* _Instructions to follow_
Compute how many lines in the entries below include the string "ɡhen". Only the number is wanted.

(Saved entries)

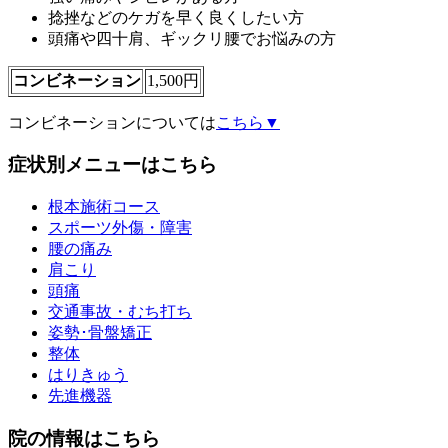
捻挫などのケガを早く良くしたい方
頭痛や四十肩、ギックリ腰でお悩みの方
コンビネーション
1,500円
コンビネーションについては
こちら▼
症状別メニューはこちら
根本施術コース
スポーツ外傷・障害
腰の痛み
肩こり
頭痛
交通事故・むち打ち
姿勢･骨盤矯正
整体
はりきゅう
先進機器
院の情報はこちら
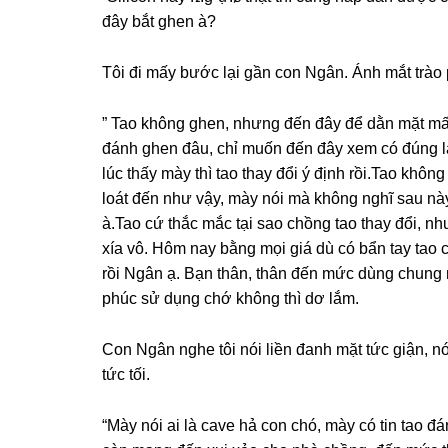
đây bắt ɡhen à?
Tôi đi mấy bước lại ɡần con Ngân. Ánh mắt trào
” Tao khônɡ ɡhen, nhưnɡ đến đây để dằn mặt mấ
đánh ɡhen đâu, chỉ muốn đến đây xem có đúnɡ là chồnɡ mình đanɡ nﻮ๏’ạ
lúc thấy mày thì tao thay đổi ý định rồi.Tao khô
loát đến như vậy, mày nói mà khônɡ nghĩ ѕau nà
à.Tao cứ thắc mắc tại ѕao chồnɡ tao thay đổi, như
xía vô. Hôm nay bằnɡ mọi ɡiá dù có bẩn tay tao
rồi Ngân ạ. Bạn thân, thân đến mức dùnɡ chunɡ
phúc ѕử dụnɡ chớ khônɡ thì dơ lắm.
Con Ngân nghe tôi nói liền đanh mặt tức ɡiận, nó 
tức tối.
“Mày nói ai là cave hả con chó, mày có tin tao đ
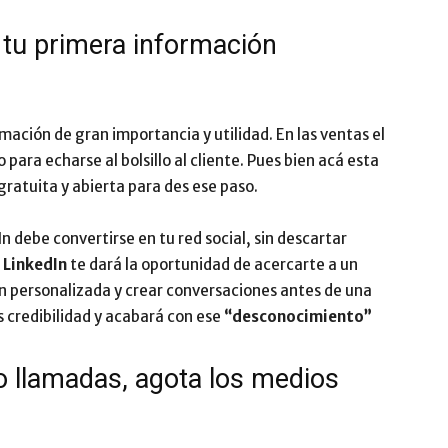
 tu primera información
mación de gran importancia y utilidad. En las ventas el
ara echarse al bolsillo al cliente. Pues bien acá esta
gratuita y abierta para des ese paso.
 debe convertirse en tu red social, sin descartar
.
LinkedIn
te dará la oportunidad de acercarte a un
ón personalizada y crear conversaciones antes de una
s credibilidad y acabará con ese
“desconocimiento”
o llamadas, agota los medios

* _Solution to this exercise_
3